Rivolgendosi poi ai fedeli di origine polacca, ha detto: “A partire dalla Solennità del Corpus Domini [che ricorre domani, 4 giugno] e nei giorni successivi renderete un culto particolare a Cristo presente nell’Eucaristia”. Ricordando la tradizione della partecipazione alle processioni eucaristiche, “soprattutto da parte delle famiglie, dei bambini e dei giovani”. “Sia una coraggiosa testimonianza di fede e ricordi a tutti che Dio è presente in mezzo al suo popolo e lo accompagna nella vita quotidiana. Vi benedico tutti!”, ha esclamato il papa.
Inoltre, Prevost ha salutato alcuni gruppi religiosi presenti in piazza San Pietro: le Figlie del Sacro Cuore di Gesù, i Membri della Famiglia Monfortana e le Suore di Nostra Signora del Cenacolo. Incoraggiandoli “ad essere un segno di speranza per quanti sono assetati di Dio, della sua verità e della sua pace”. “Una particolare parola desidero riservare ai Sacerdoti e ai Religiosi del Medio Oriente - ha aggiunto papa Leone XIV dal sagrato -: accompagno con la mia preghiera e la mia benedizione il vostro ministero e le attese dei rispettivi Paesi”.
Nella catechesi sulla costituzione Sacrosanctum Concilium, Prevost ha ricordato la “verità” messa in luce dal Concilio Vaticano II. “I riti della liturgia cristiana non sono un rivestimento esteriore del mistero sacramentale, un insieme di cerimonie arbitrarie, ma sono la mediazione ecclesiale attraverso cui il dono divino ci raggiunge”, ha detto il papa. Per questo il Concilio sollecita a cogliere il “Mysterium fidei che si attua nella liturgia attraverso i riti e le preghiere”.
“Il rito dà forma all’azione liturgica e, attraverso di essa, alla nostra vita, generando in noi una sensibilità spirituale che ci rende capaci di gustare la presenza di Dio per mezzo di Gesù Cristo”, ha aggiunto il papa nella catechesi. “Naturalmente ciò avviene se noi non restiamo estranei o muti spettatori rispetto alla liturgia, ma vi partecipiamo con tutto noi stessi - corpo, mente e cuore”.
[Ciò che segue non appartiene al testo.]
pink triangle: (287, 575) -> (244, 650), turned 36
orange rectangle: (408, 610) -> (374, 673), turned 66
In particolare, ha ricordato che il rito è formato da una “sequenza” ben definita di preghiere e gesti, che talvolta può cozzare con la “spontaneità”. Il suo obiettivo però non è quello di “imbrigliare la libertà in schemi”. “Al contrario, con la sobrietà solenne dei suoi ritmi, il rito interrompe attività frenetiche, riconducendoci all’essenziale. Scopriamo così un’altra dimensione dell’agire, non guidata da calcoli produttivi, e un’altra esperienza del tempo e dello spazio”. La logica che sorregge il rito è infatti “logica di gratuità”, ha detto.
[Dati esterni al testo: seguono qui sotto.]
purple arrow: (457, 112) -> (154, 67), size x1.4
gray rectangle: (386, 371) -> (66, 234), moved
Il papa ha quindi parlato di “segno” e “simbolo”, parole spesso usate come sinonimi. “In realtà, un segno è simbolico quando è capace di rimandare non solo a un’idea, ma a un intero sistema di significati e di valori”, ha affermato. Così è per l’aspersione con acqua benedetta, che rammenta il Battesimo. “I simboli hanno una singolare dimensione performativa e trasformante, sia verso gli elementi materiali che li compongono, sia verso coloro che vi entrano in contatto, generando appartenenza, toccando il cuore e la mente, suscitando autentiche relazioni ecclesiali”, ha spiegato.
“Abbiamo bisogno di lasciarci educare dai riti della liturgia, curando con mano fine e senza arbitrarietà la bellezza delle nostre celebrazioni e impegnandoci in un’autentica mistagogia”, ha concluso Prevost. “L’esperienza di una liturgia viva e devota, accompagnata da un’opportuna catechesi mistagogica, è la migliore risorsa per risvegliare in tutti quell’apertura all’incontro con Dio”.